As the president of their junior golf association, Isaac’s grandfather oversaw the young sisters’ careers as they flourished into the golfers they are today.
When it came time to choose a college, Isaac only had one thing on her mind — getting out of Texas.
“Being from Texas almost everyone who lives in Texas stays in Texas for college,” Isaac said. “I really wanted to get out of that state and just have a new experience in a different place for four years.”
From the moment she stepped on campus, Isaac knew she wanted to come to Kansas State. Not only did she love the family atmosphere, but the coaches also played a major part in her decision.
“The coaches were really welcoming and you could just tell that they would treat me like their own kids and family once I got here, and that was something that really attracted me to K-State,” Isaac said.
While Isaac had a very successful four-year career at K-State, her favorite moment came during her freshman year where she won the Trinity Forest Invitational in Dallas, Texas, leading the Wildcats to a team victory. Isaac said she didn’t expect to win, but really helped start her career at K-State on the right foot.
Since that win in 2017, Isaac has been one of the most consistent golfers on the team and prides herself on her mindset whenever she steps foot onto the course. She learned she can only control what she can and to let the rest take care of itself.
K-State women’s golf head coach Kristi Knight witnessed the transformation Isaac made over the years.

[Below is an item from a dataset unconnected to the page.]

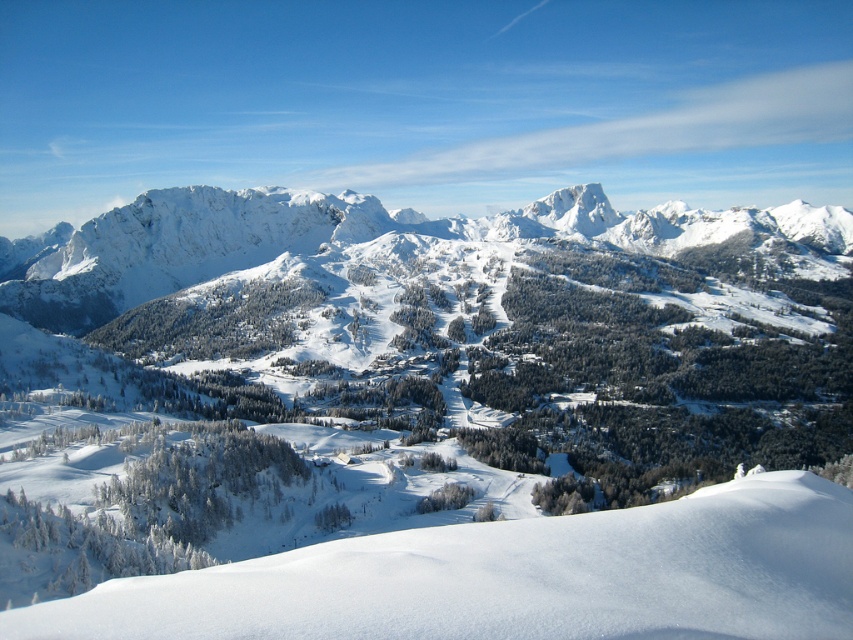 Does white snow ski slope at lower left have a lesser height compared to white snow-covered mountain range at center?

Indeed, white snow ski slope at lower left has a lesser height compared to white snow-covered mountain range at center.

Does white snow ski slope at lower left have a smaller size compared to white snow-covered mountain range at center?

Indeed, white snow ski slope at lower left has a smaller size compared to white snow-covered mountain range at center.

Locate an element on the screen. white snow ski slope at lower left is located at coordinates (517, 577). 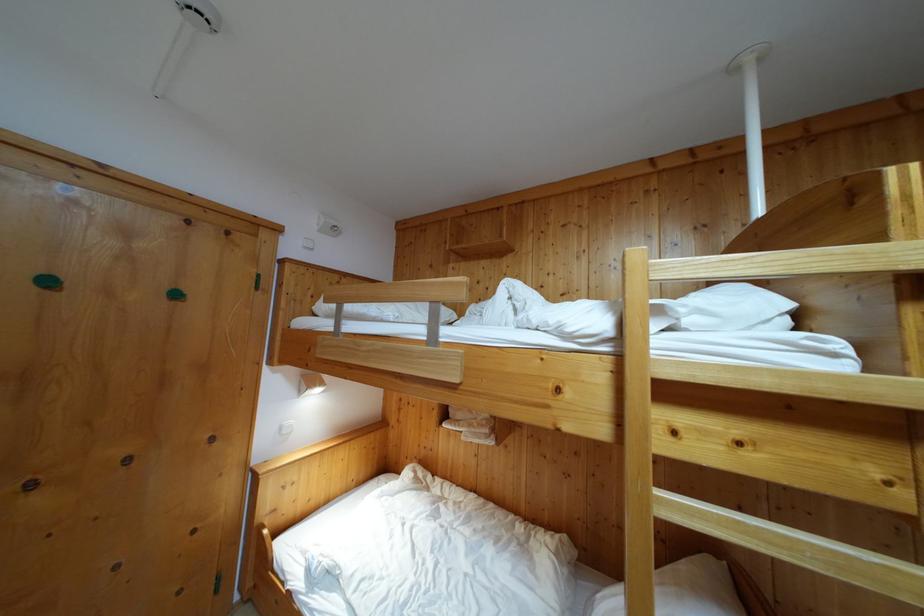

“Reid came in and she played solid golf as a freshman,” Knight said. “She won a tournament in her first semester, which isn’t easy to do. She came in as a talented golfer, but she has improved. She’s improved in the way she works her way around the golf course and she’s learned to accept the shots that don’t work out.”
A driving force for K-State for the last four years, Isaac has seen a large amount of success with a top-five finish every year of her career. Heading into her senior year, Isaac averaged just under 75 strokes per course and had a career-low of 66 her sophomore year.
Isaac recently broke that career-low this year, shooting a 65 in the second round at the Schooner Classic in September, the second-lowest 18 hole total in K-State history. In that same tournament, Isaac had the second-best 54-hole total in program history, shooting a 205 (-5), earning a share of the Schooner Classic individual title.
On top of that, she became the first Wildcat in seven years to qualify for the U.S. Amateur and the first to play in the tournament since 2002.
Isaac looks forward to her future but believes playing golf at K-State has taught her more than just how to play the game she loves.
“Being a student athlete here, there’s a lot on your plate between workouts and practice as well as studying and trying to maintain a great GPA to get a job someday,” Isaac said. “That’s something that has always been important to me, my school as well as golf, so trying to succeed in both of those things as well as having a social life was something that took me quite a while to learn.”
Isaac will complete her marketing major later this year and already accepted a sales management position at FritoLay in Dallas. The three-hour drive from Montgomery to Dallas will mean she gets to see her family more than she currently does.
While she doesn’t plan on pursuing golf professionally, Isaac still intends on playing occasionally.
“I think I’ll definitely play when the weather’s nice or when I get an invitation to play somewhere cool, I know it’s something that I’ll definitely keep up as a hobby on the weekends,” Isaac said.
No matter what Isaac does in life, she plans on attacking it with the same methodical mindset that she’s had throughout her college career. Whether it be in the classroom, the workplace or the golf course, she’ll always be searching for that hole-in-one.